The Usenet Oracle has pondered your question deeply. Your question was:

> Oh wise and mighty Oracle,
>       While watching the _old_ Batman series, this question arose:
>
>       We allways see the sounds of punches (Biff, Socko, Powie, Crunch,
> etc...) frontways (properly aligned for our point of view).  Does the
> Penguin see the words written backwards, or does he wear special
> glasses so that he sees the words written frontways instead?

And in response, thus spake the Oracle:

} Ah, gentle supplicant and patron of the Arts, the solution is a
} reasonably simple one for this, our Technological Age:  The villains in
} that show lost so often because they were distracted, looking for
} myriad reflective surfaces to catch a glimpse of how badly they might
} be doing, since, as villains in a kiddie show, they couldn't look down
} and tell by the amount of blood spurting.
}
} This is also why villains in more grown-up shows win more often, and
} why adults who watch these more bloody shows tend to be less literate,
} since they don't get the Sesame Street-like coaching to read simple
} words like "Biff!" and "Socko!" like watchers of more quality shows.
}
} You owe the Oracle a special Villain-detecting camera that tilts
} fifteen degrees when an arch-enemy approaches.


465-10    (77511 dist, 2.1 mean)
Selected-By: Todd Radel <radel@asel.udel.edu>

The Usenet Oracle has pondered your question deeply.
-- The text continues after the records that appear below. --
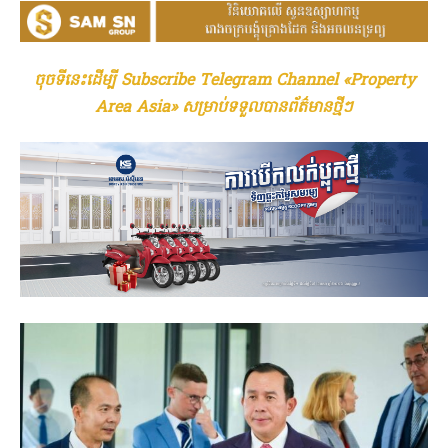
ចុចទីនេះដើម្បី Subscribe Telegram Channel «Property
Area Asia» សម្រាប់ទទួលបានព័ត៌មានថ្មីៗ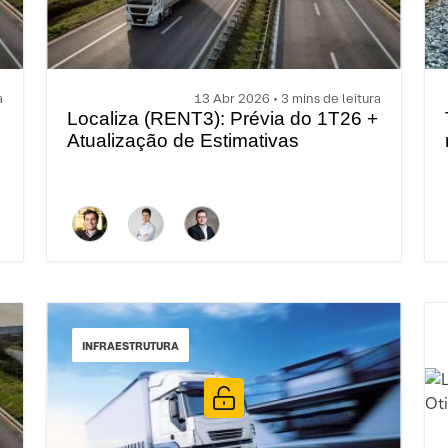
a
13 Abr 2026 • 3 mins de leitura
Localiza (RENT3): Prévia do 1T26 +
Atualização de Estimativas
INFRAESTRUTURA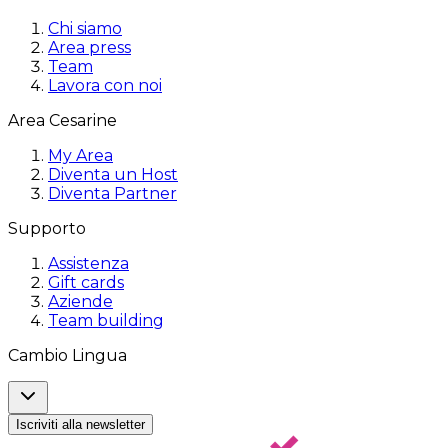
Chi siamo
Area press
Team
Lavora con noi
Area Cesarine
My Area
Diventa un Host
Diventa Partner
Supporto
Assistenza
Gift cards
Aziende
Team building
Cambio Lingua
Iscriviti alla newsletter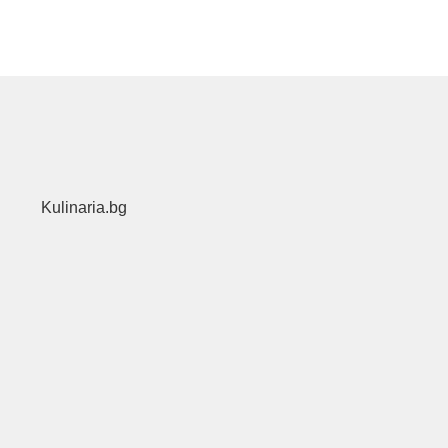
Kulinaria.bg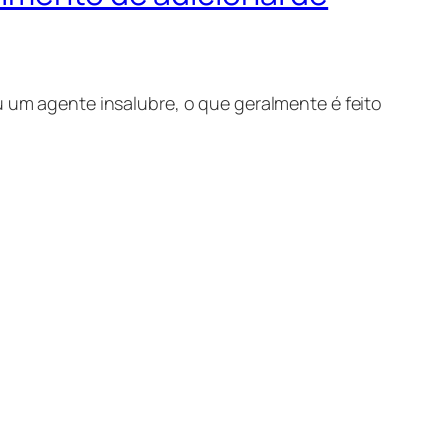
u um agente insalubre, o que geralmente é feito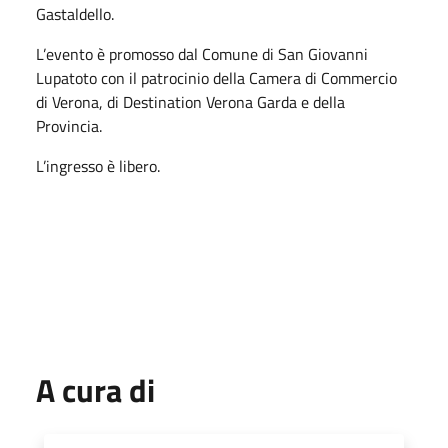
Gastaldello.
L’evento è promosso dal Comune di San Giovanni
Lupatoto con il patrocinio della Camera di Commercio
di Verona, di Destination Verona Garda e della
Provincia.
L’ingresso è libero.
A cura di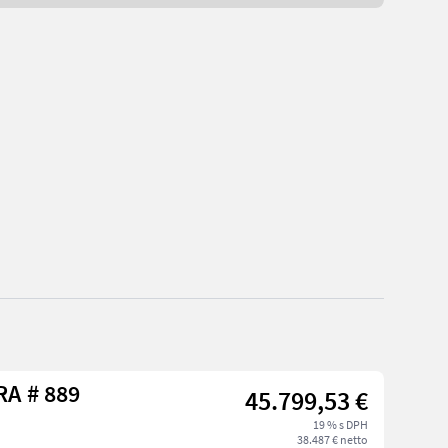
Sonstige G 2700 HD X-TRA # 889
45.799,53 €
19 % s DPH
38.487 € netto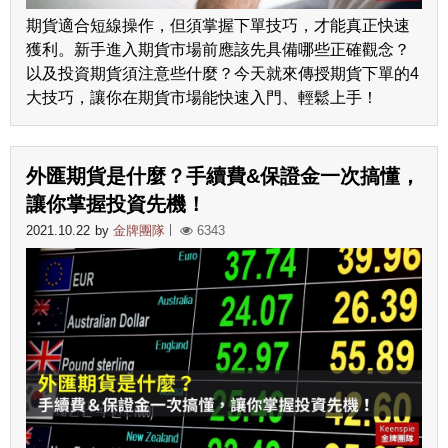
期貨適合短線操作，但須掌握下單技巧，才能真正快速
獲利。新手進入期貨市場前應該先具備哪些正確觀念？
以及投資期貨須注意些什麼？今天就來傳授期貨下單的4
大技巧，讓你在期貨市場能快速入門、輕鬆上手！
外匯期貨是什麼？手續費&保證金一次搞懂，
讓你掌握投資先機！
2021.10.22
by
金牌團隊
6343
Your question was:

> Oh wittiest creature in the megaverse,
>
>     I am but a comedian of the lowest order who crawls before your
> Magnificence, but I do kind of hope you can help me.  I'm trying to get
> this joke right:
>
>        This lady wants to get a guard dog, so she goes to a pet store
>     and asks to see what they have.
>        "I have just the thing," says the owner.  "We just got in a
>     Doberman who understands Unix commands."
>        "Unix commands?" says the lady.
>        "Yeah, watch."  So the owner hides a toy bone behind some boxes
>     and then calls out the Doberman and says "grep 'toy bone' store"!
>     And the Doberman sniffs around for a minute and finds the bone.
>        "Wow," says the lady.  "That's neat!"
>        "Yeah," says the owner, "but that's not all."  So he pulls out a
>     big old cinder block and puts it on the floor and then shouts
>     "split -4 block" and the Doberman gives the block a couple of
>     karate chops and breaks the cinder block into four-inch pieces.
>         "Ooooh!" says the lady.  "How about burglars?"
>         "No problem," says the owner.  He goes into the back and gets
>     out a life-sized dummy and hangs it on the wall, then shouts "rm -f
>     dummy!"  The Doberman leaps at the dummy and rips it into shreds in
>     about five seconds.
>         Well, the lady buys the dog and takes it home.  When her
>     husband gets home from work, he sees the Doberman and asks what on
>     earth it's doing there.
>         "We needed a guard dog," says his wife, "and he knows Unix
>     commands!"
>         "_Unix_ commands?!!" says the husband, and he looks
>     at the dog.  "Unix my ass!"
>
> I think there's something wrong with the punchline but I'm not sure
> just what?

And in response, thus spake the Oracle:

} Oh supplicant, a comedian is certainly what you are, for is it not true
} that the word "comedo" means "pimple"?  The punchline to this "joke",
} and I use the term loosely, should be obvious even to one such as you
} had you told the story correctly.  You neglected to include the fact
} that the wife's name is Effie, and that the husband has a nasty lung
} complaint necessitating a lot of coughing.  The final line, therefore,
} should read:
}
} "_Unix_ commands?!!" says the husband, and he looks at the dog.
} "<Ahem> high fun, Eff!  (My ass!)"
}
} You owe the Oracle Brad Templeton's head on a plate.